[Page images and extracted text]
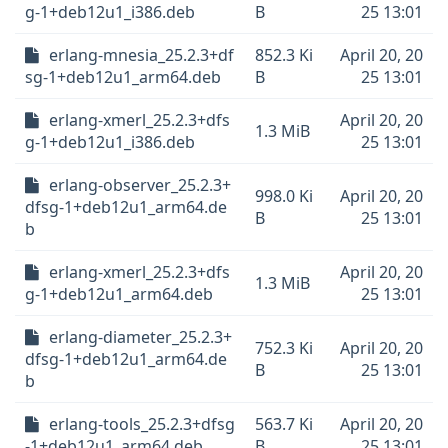
g-1+deb12u1_i386.deb
B
25 13:01
erlang-mnesia_25.2.3+df
852.3 Ki
April 20, 20
sg-1+deb12u1_arm64.deb
B
25 13:01
erlang-xmerl_25.2.3+dfs
April 20, 20
1.3 MiB
g-1+deb12u1_i386.deb
25 13:01
erlang-observer_25.2.3+
998.0 Ki
April 20, 20
dfsg-1+deb12u1_arm64.de
B
25 13:01
b
erlang-xmerl_25.2.3+dfs
April 20, 20
1.3 MiB
g-1+deb12u1_arm64.deb
25 13:01
erlang-diameter_25.2.3+
752.3 Ki
April 20, 20
dfsg-1+deb12u1_arm64.de
B
25 13:01
b
erlang-tools_25.2.3+dfsg
563.7 Ki
April 20, 20
-1+deb12u1_arm64.deb
B
25 13:01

- _Aim of the exercise_: Output the entries exactly and keep every picture out of them.

- _Written answer_:
g-1+deb12u1_i386.deb
B
25 13:01
erlang-mnesia_25.2.3+df
852.3 Ki
April 20, 20
sg-1+deb12u1_arm64.deb
B
25 13:01
erlang-xmerl_25.2.3+dfs
April 20, 20
1.3 MiB
g-1+deb12u1_i386.deb
25 13:01
erlang-observer_25.2.3+
998.0 Ki
April 20, 20
dfsg-1+deb12u1_arm64.de
B
25 13:01
b
erlang-xmerl_25.2.3+dfs
April 20, 20
1.3 MiB
g-1+deb12u1_arm64.deb
25 13:01
erlang-diameter_25.2.3+
752.3 Ki
April 20, 20
dfsg-1+deb12u1_arm64.de
B
25 13:01
b
erlang-tools_25.2.3+dfsg
563.7 Ki
April 20, 20
-1+deb12u1_arm64.deb
B
25 13:01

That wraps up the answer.